Kat Velasco Is Turning Chaos into Country Pop Gold – Hollywood Life

by jummy84 September 13, 2025
written by jummy84

Image Credit: Kat Velasco

Kat Velasco has a talent for finding beauty in the unpredictable. The rising country-pop star doesn’t shy away from life’s chaos. She turns it into music that feels both deeply personal and instantly relatable.

Born and raised in Columbia, South Carolina, Velasco grew up in a home where music was always present. At just eight years old, she signed with a small agency and began performing in musical theatre and pageants. These early experiences taught her stage presence long before she ever stepped into a studio.

Whether it is small-town drama, heartbreak, or the thrill of chasing big dreams after moving to Nashville on her own, Velasco transforms it all into songs that stick. Her lyrics hit with the honesty of a late-night conversation, wrapped in melodies that belong on repeat.

“The best songs come from the real stuff,” she explains. “The good, the bad, the parts you think you will never get through — that is where the gold is.”

Kat Velasco
Image Credit: Kat Velasco

Her catalog shows a writer unafraid to take risks. The breakout single “Kitchen Sink,” inspired by growing up with three older brothers, taps into the unspoken rules of small-town life. “Burning Man” leans darker without losing its heart, “Paper Boy” turns personal moments into cautionary tales, “Leave Me Wild” reads like a mission statement, and “Let It Ride” confronts her own insecurities head-on.

Most recently, she released “Breaking My Own Heart,” a raw and emotionally charged anthem about self-sabotage and bracing for disappointment even when everything feels right, showcasing her powerhouse vocals and a bold step into darker territory.

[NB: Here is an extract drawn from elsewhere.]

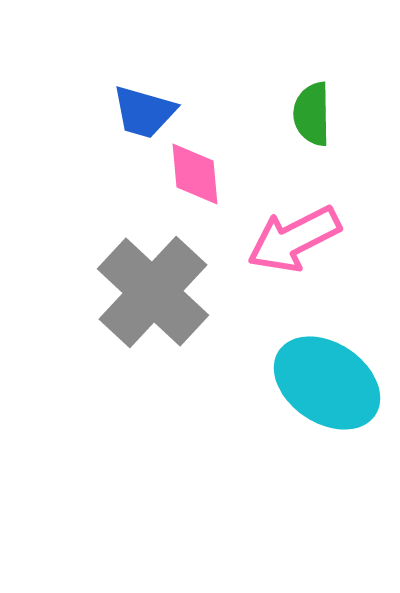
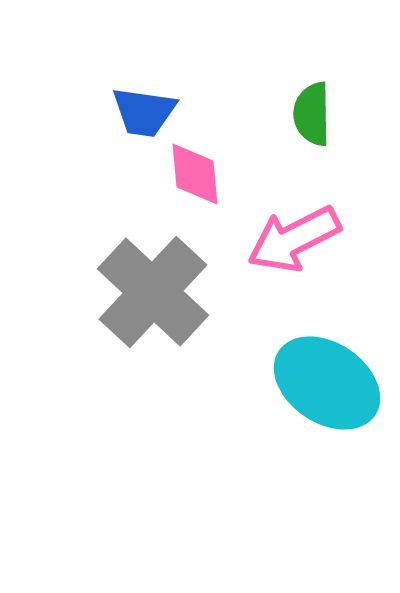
blue trapezoid: rotated 8 degrees counterclockwise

Velasco’s life offstage carries the same spirit as her music. She embraces the unfiltered and the magical in equal measure, finding stories in late-night writing sessions at home, long beach days, and nights that turn into mornings. She says she writes best when she is surrounded by the little pieces of life that remind her of home.

That blend of authenticity and star power is why her fan base keeps growing. People see their own lives reflected in her music, and they connect with the way she tells her story.

Kat Velasco
Image Credit: Kat Velasco

Hollywood loves a personality who owns their narrative, and Kat Velasco is doing just that. With each song, she is proving that chaos is not something to hide. It is the secret ingredient that makes her shine.